Global interest in ocean radars increased dramatically in recent years due to events such as the Gulf oil spill and the massive loss of life caused by the Indonesian and Japanese tsunamis. February's action by the ITU's 2012 World Radiocommunication Conference (WRC) provided specific radio frequency bands for ocean radars, which until now operated only on an informal basis and were subject to immediate shut-down if they caused interference with other radio systems.
Ocean radars are small radio systems typically installed on beaches and use radio signals to map ocean currents to distances as great as 100 miles. Users typically employ them for science, including the study of global ocean currents and their role in weather and climate change.
With further technical developments, including a reduction in the time between taking radar measurements and constructing maps of ocean currents, ocean radars could be used to alert authorities to the existence of tsunamis resulting from earthquakes and follow their path in near real time, allowing better warnings of impending dangers. The radars may also be able to predict the likely path of persons or vessels lost at sea and to predict the evolution of debris fields and oil spills after shipwrecks or oil rig disasters.

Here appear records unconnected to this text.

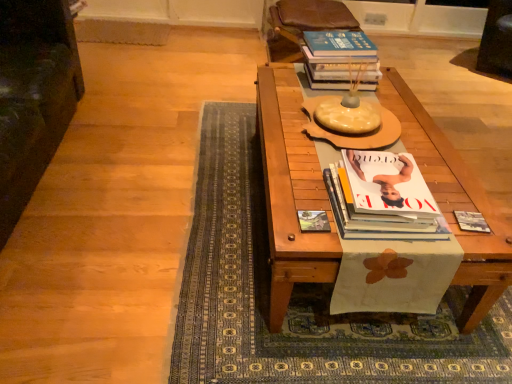 Measure the distance between matte black book at right, which is the 1th book in bottom-to-top order, and camera.

1.23 meters.

At what (x,y) coordinates should I click in order to perform the action: click on blue hardcover book at upper right, which is the third book from front to back. Please return your answer as a coordinate pair (x, y). This screenshot has width=512, height=384. Looking at the image, I should click on (340, 60).

What do you see at coordinates (340, 60) in the screenshot?
I see `blue hardcover book at upper right, placed as the 1th book when sorted from back to front` at bounding box center [340, 60].

The width and height of the screenshot is (512, 384). Identify the location of matte paper book cover at center. (313, 221).

What do you see at coordinates (313, 221) in the screenshot? The height and width of the screenshot is (384, 512). I see `matte paper book cover at center` at bounding box center [313, 221].

At what (x,y) coordinates should I click in order to perform the action: click on dark green fabric armchair at left, the 1th armchair in the left-to-right sequence. Please return your answer as a coordinate pair (x, y). The width and height of the screenshot is (512, 384). Looking at the image, I should click on (33, 96).

Find the location of a particular element. The height and width of the screenshot is (384, 512). book cover above the matte black book at right, the 2th book when ordered from back to front (from a real-world perspective) is located at coordinates (313, 221).

Is matte paper book cover at center to the left of matte black book at right, marked as the third book in a top-to-bottom arrangement, from the viewer's perspective?

Correct, you'll find matte paper book cover at center to the left of matte black book at right, marked as the third book in a top-to-bottom arrangement.

Can we say matte paper book cover at center lies outside matte black book at right, the 2th book when ordered from back to front?

That's correct, matte paper book cover at center is outside of matte black book at right, the 2th book when ordered from back to front.

Is matte paper book cover at center looking in the opposite direction of matte black book at right, the 2th book when ordered from back to front?

Correct, matte paper book cover at center is looking away from matte black book at right, the 2th book when ordered from back to front.

From a real-world perspective, does matte black book at right, which is the 2th book in front-to-back order, sit lower than brown leather armchair at upper center, the 2th armchair when ordered from left to right?

Actually, matte black book at right, which is the 2th book in front-to-back order, is physically above brown leather armchair at upper center, the 2th armchair when ordered from left to right, in the real world.

Considering the points (466, 227) and (264, 2), which point is in front, point (466, 227) or point (264, 2)?

The point (466, 227) is in front.

Considering the sizes of objects matte black book at right, which is the 2th book in front-to-back order, and brown leather armchair at upper center, which is the first armchair in back-to-front order, in the image provided, who is thinner, matte black book at right, which is the 2th book in front-to-back order, or brown leather armchair at upper center, which is the first armchair in back-to-front order,?

matte black book at right, which is the 2th book in front-to-back order.

From the image's perspective, is wooden table at center above or below brown leather armchair at upper center, the 2th armchair when ordered from left to right?

From the image's perspective, wooden table at center appears below brown leather armchair at upper center, the 2th armchair when ordered from left to right.

From the image's perspective, starting from the wooden table at center, which armchair is the 2nd one above? Please provide its 2D coordinates.

[(301, 25)]

Is wooden table at center far from brown leather armchair at upper center, the 2th armchair when ordered from left to right?

Indeed, wooden table at center is not near brown leather armchair at upper center, the 2th armchair when ordered from left to right.

Is wooden table at center inside or outside of brown leather armchair at upper center, which is counted as the 2th armchair, starting from the front?

wooden table at center cannot be found inside brown leather armchair at upper center, which is counted as the 2th armchair, starting from the front.

Is brown leather armchair at upper center, which is the first armchair in right-to-left order, bigger than white glossy magazine at center, acting as the 2th book starting from the top?

Yes, brown leather armchair at upper center, which is the first armchair in right-to-left order, is bigger than white glossy magazine at center, acting as the 2th book starting from the top.

Is brown leather armchair at upper center, which is the first armchair in right-to-left order, next to white glossy magazine at center, the third book from the back, and touching it?

There is a gap between brown leather armchair at upper center, which is the first armchair in right-to-left order, and white glossy magazine at center, the third book from the back.

From the image's perspective, which one is positioned lower, brown leather armchair at upper center, the 2th armchair when ordered from left to right, or white glossy magazine at center, acting as the 2th book starting from the top?

white glossy magazine at center, acting as the 2th book starting from the top, from the image's perspective.

From the brown leather armchair at upper center, which is counted as the 2th armchair, starting from the front, count the 1st book to the left and point to it. Please provide its 2D coordinates.

[(381, 198)]

Is blue hardcover book at upper right, the 1th book in the top-to-bottom sequence, located within matte black book at right, which is the 1th book in bottom-to-top order?

No, blue hardcover book at upper right, the 1th book in the top-to-bottom sequence, is located outside of matte black book at right, which is the 1th book in bottom-to-top order.

Between matte black book at right, the 2th book when ordered from back to front, and blue hardcover book at upper right, which is the third book from front to back, which one has more height?

blue hardcover book at upper right, which is the third book from front to back.

In the scene shown: In the image, is matte black book at right, which is the 2th book in front-to-back order, on the left side or the right side of blue hardcover book at upper right, placed as the 1th book when sorted from back to front?

Clearly, matte black book at right, which is the 2th book in front-to-back order, is on the right of blue hardcover book at upper right, placed as the 1th book when sorted from back to front, in the image.

From the picture: Does matte black book at right, which is the 2th book in front-to-back order, touch blue hardcover book at upper right, the 1th book in the top-to-bottom sequence?

No.

Considering the relative positions of wooden table at center and white glossy magazine at center, the first book in the front-to-back sequence, in the image provided, is wooden table at center to the right of white glossy magazine at center, the first book in the front-to-back sequence, from the viewer's perspective?

In fact, wooden table at center is to the left of white glossy magazine at center, the first book in the front-to-back sequence.

Measure the distance from wooden table at center to white glossy magazine at center, which is counted as the 2th book, starting from the bottom.

wooden table at center and white glossy magazine at center, which is counted as the 2th book, starting from the bottom, are 8.78 inches apart from each other.

Is wooden table at center inside the boundaries of white glossy magazine at center, which is counted as the 2th book, starting from the bottom, or outside?

wooden table at center exists outside the volume of white glossy magazine at center, which is counted as the 2th book, starting from the bottom.

Considering their positions, is wooden table at center located in front of or behind white glossy magazine at center, acting as the 2th book starting from the top?

Clearly, wooden table at center is in front of white glossy magazine at center, acting as the 2th book starting from the top.

From the picture: From a real-world perspective, is dark green fabric armchair at left, marked as the second armchair in a back-to-front arrangement, under blue hardcover book at upper right, placed as the 1th book when sorted from back to front?

Yes, from a real-world perspective, dark green fabric armchair at left, marked as the second armchair in a back-to-front arrangement, is beneath blue hardcover book at upper right, placed as the 1th book when sorted from back to front.

Considering the relative positions of dark green fabric armchair at left, the second armchair when ordered from right to left, and blue hardcover book at upper right, the 1th book in the top-to-bottom sequence, in the image provided, is dark green fabric armchair at left, the second armchair when ordered from right to left, to the right of blue hardcover book at upper right, the 1th book in the top-to-bottom sequence, from the viewer's perspective?

No, dark green fabric armchair at left, the second armchair when ordered from right to left, is not to the right of blue hardcover book at upper right, the 1th book in the top-to-bottom sequence.

Are dark green fabric armchair at left, the 1th armchair in the left-to-right sequence, and blue hardcover book at upper right, the third book ordered from the bottom, making contact?

There is a gap between dark green fabric armchair at left, the 1th armchair in the left-to-right sequence, and blue hardcover book at upper right, the third book ordered from the bottom.

Where is `book cover located above the matte black book at right, marked as the third book in a top-to-bottom arrangement (from the image's perspective)`? Image resolution: width=512 pixels, height=384 pixels. book cover located above the matte black book at right, marked as the third book in a top-to-bottom arrangement (from the image's perspective) is located at coordinates (313, 221).

This screenshot has width=512, height=384. What are the coordinates of `armchair that is behind the matte black book at right, marked as the third book in a top-to-bottom arrangement` in the screenshot? It's located at (301, 25).

Consider the image. Which object lies further to the anchor point matte black book at right, the 2th book when ordered from back to front, matte paper book cover at center or dark green fabric armchair at left, the second armchair when ordered from right to left?

dark green fabric armchair at left, the second armchair when ordered from right to left, lies further to matte black book at right, the 2th book when ordered from back to front, than the other object.

When comparing their distances from brown leather armchair at upper center, which is the first armchair in back-to-front order, does matte black book at right, which is the 1th book in bottom-to-top order, or white glossy magazine at center, which is counted as the 2th book, starting from the bottom, seem further?

Based on the image, matte black book at right, which is the 1th book in bottom-to-top order, appears to be further to brown leather armchair at upper center, which is the first armchair in back-to-front order.

When comparing their distances from matte black book at right, marked as the third book in a top-to-bottom arrangement, does brown leather armchair at upper center, the 2th armchair when ordered from left to right, or white glossy magazine at center, which is counted as the 2th book, starting from the bottom, seem closer?

white glossy magazine at center, which is counted as the 2th book, starting from the bottom, is closer to matte black book at right, marked as the third book in a top-to-bottom arrangement.

When comparing their distances from matte paper book cover at center, does white glossy magazine at center, which is counted as the 2th book, starting from the bottom, or wooden table at center seem closer?

The object closer to matte paper book cover at center is white glossy magazine at center, which is counted as the 2th book, starting from the bottom.

Looking at the image, which one is located closer to wooden table at center, blue hardcover book at upper right, which is the third book from front to back, or brown leather armchair at upper center, which is the first armchair in right-to-left order?

blue hardcover book at upper right, which is the third book from front to back, lies closer to wooden table at center than the other object.

Estimate the real-world distances between objects in this image. Which object is closer to brown leather armchair at upper center, which is counted as the 2th armchair, starting from the front, wooden table at center or dark green fabric armchair at left, placed as the first armchair when sorted from front to back?

The object closer to brown leather armchair at upper center, which is counted as the 2th armchair, starting from the front, is wooden table at center.

Considering their positions, is wooden table at center positioned further to matte paper book cover at center than dark green fabric armchair at left, marked as the second armchair in a back-to-front arrangement?

Based on the image, dark green fabric armchair at left, marked as the second armchair in a back-to-front arrangement, appears to be further to matte paper book cover at center.

From the image, which object appears to be nearer to white glossy magazine at center, the third book from the back, matte black book at right, which is the 1th book in bottom-to-top order, or wooden table at center?

wooden table at center is closer to white glossy magazine at center, the third book from the back.

Find the location of a particular element. table between matte paper book cover at center and white glossy magazine at center, acting as the 2th book starting from the top, from left to right is located at coordinates (291, 191).

Where is `book cover between dark green fabric armchair at left, the second armchair when ordered from right to left, and white glossy magazine at center, acting as the 2th book starting from the top, from left to right`? Image resolution: width=512 pixels, height=384 pixels. book cover between dark green fabric armchair at left, the second armchair when ordered from right to left, and white glossy magazine at center, acting as the 2th book starting from the top, from left to right is located at coordinates (313, 221).

Where is `table situated between matte paper book cover at center and matte black book at right, which is the 1th book in bottom-to-top order, from left to right`? The height and width of the screenshot is (384, 512). table situated between matte paper book cover at center and matte black book at right, which is the 1th book in bottom-to-top order, from left to right is located at coordinates [x=291, y=191].

This screenshot has height=384, width=512. Find the location of `book between dark green fabric armchair at left, the 1th armchair in the left-to-right sequence, and white glossy magazine at center, the first book in the front-to-back sequence, in the horizontal direction`. book between dark green fabric armchair at left, the 1th armchair in the left-to-right sequence, and white glossy magazine at center, the first book in the front-to-back sequence, in the horizontal direction is located at coordinates (340, 60). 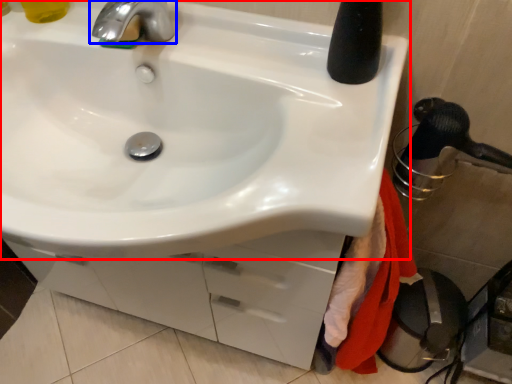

"The WRC's decision to identify dedicated ocean radar bands will help speed up technological development of these radars," said Andrew Clegg, a radio spectrum manager with the U.S. National Science Foundation (NSF), who chaired the international drafting group at the WRC that developed the ocean radar spectrum solution. "Many countries, particularly those recently devastated by ocean disasters, were particularly interested in reaching a global agreement for the use of ocean radars."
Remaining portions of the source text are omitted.